What are the lines, word for word, from the line with "Preis-Leistungs-Verhältnis treffen Sie" up to and including the line with "calendário aprovado pelo" in the records below? Omit the pictures.

----- Dataset extract -----

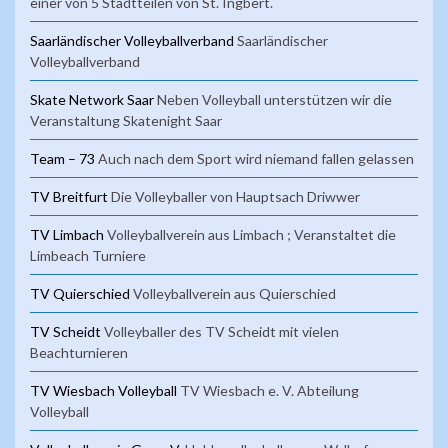
einer von 5 Stadtteilen von St. Ingbert.
Saarländischer Volleyballverband
Saarländischer
Volleyballverband
Skate Network Saar
Neben Volleyball unterstützen wir die
Veranstaltung Skatenight Saar
Team – 73
Auch nach dem Sport wird niemand fallen gelassen
TV Breitfurt
Die Volleyballer von Hauptsach Driwwer
TV Limbach
Volleyballverein aus Limbach ; Veranstaltet die
Limbeach Turniere
TV Quierschied
Volleyballverein aus Quierschied
TV Scheidt
Volleyballer des TV Scheidt mit vielen
Beachturnieren
TV Wiesbach Volleyball
TV Wiesbach e. V. Abteilung
Volleyball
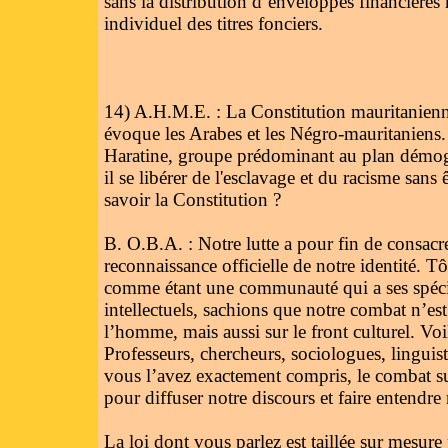
sans la distribution d’enveloppes financières m
individuel des titres fonciers.
14) A.H.M.E. : La Constitution mauritanienn
évoque les Arabes et les Négro-mauritaniens
Haratine, groupe prédominant au plan démogra
il se libérer de l'esclavage et du racisme sans
savoir la Constitution ?
B. O.B.A. : Notre lutte a pour fin de consacre
reconnaissance officielle de notre identité. Tô
comme étant une communauté qui a ses spécifi
intellectuels, sachions que notre combat n’es
l’homme, mais aussi sur le front culturel. Voi
Professeurs, chercheurs, sociologues, lingu
vous l’avez exactement compris, le combat sur 
pour diffuser notre discours et faire entendre
La loi dont vous parlez est taillée sur mesure 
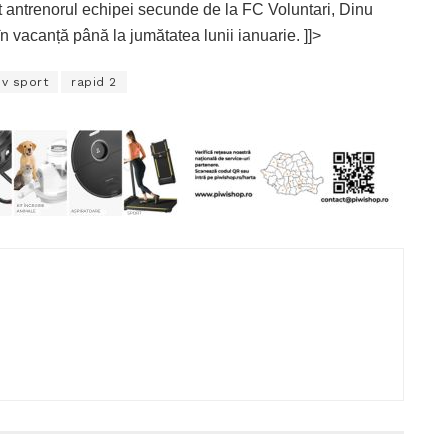
at antrenorul echipei secunde de la FC Voluntari, Dinu
n vacanță până la jumătatea lunii ianuarie. ]]>
ov sport
rapid 2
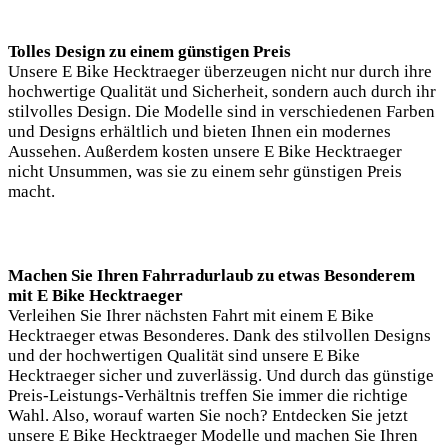
Tolles Design zu einem günstigen Preis
Unsere E Bike Hecktraeger überzeugen nicht nur durch ihre
hochwertige Qualität und Sicherheit, sondern auch durch ihr
stilvolles Design. Die Modelle sind in verschiedenen Farben
und Designs erhältlich und bieten Ihnen ein modernes
Aussehen. Außerdem kosten unsere E Bike Hecktraeger
nicht Unsummen, was sie zu einem sehr günstigen Preis
macht.
Machen Sie Ihren Fahrradurlaub zu etwas Besonderem
mit E Bike Hecktraeger
Verleihen Sie Ihrer nächsten Fahrt mit einem E Bike
Hecktraeger etwas Besonderes. Dank des stilvollen Designs
und der hochwertigen Qualität sind unsere E Bike
Hecktraeger sicher und zuverlässig. Und durch das günstige
Preis-Leistungs-Verhältnis treffen Sie immer die richtige
Wahl. Also, worauf warten Sie noch? Entdecken Sie jetzt
unsere E Bike Hecktraeger Modelle und machen Sie Ihren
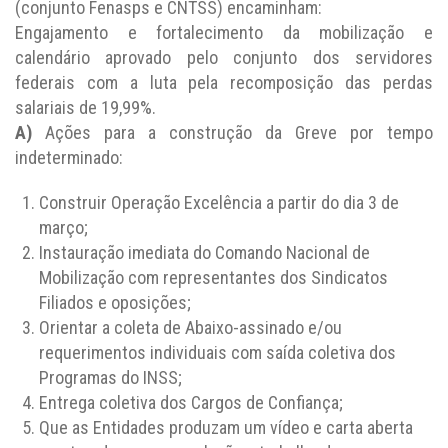
(conjunto Fenasps e CNTSS) encaminham:
Engajamento e fortalecimento da mobilização e
calendário aprovado pelo conjunto dos servidores
federais com a luta pela recomposição das perdas
salariais de 19,99%.
A)
Ações para a construção da Greve por tempo
indeterminado:
Construir Operação Excelência a partir do dia 3 de
março;
Instauração imediata do Comando Nacional de
Mobilização com representantes dos Sindicatos
Filiados e oposições;
Orientar a coleta de Abaixo-assinado e/ou
requerimentos individuais com saída coletiva dos
Programas do INSS;
Entrega coletiva dos Cargos de Confiança;
Que as Entidades produzam um vídeo e carta aberta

-----

■ Written solution:
Preis-Leistungs-Verhältnis treffen Sie immer die richtige
Wahl. Also, worauf warten Sie noch? Entdecken Sie jetzt
unsere E Bike Hecktraeger Modelle und machen Sie Ihren
(conjunto Fenasps e CNTSS) encaminham:
Engajamento e fortalecimento da mobilização e
calendário aprovado pelo conjunto dos servidores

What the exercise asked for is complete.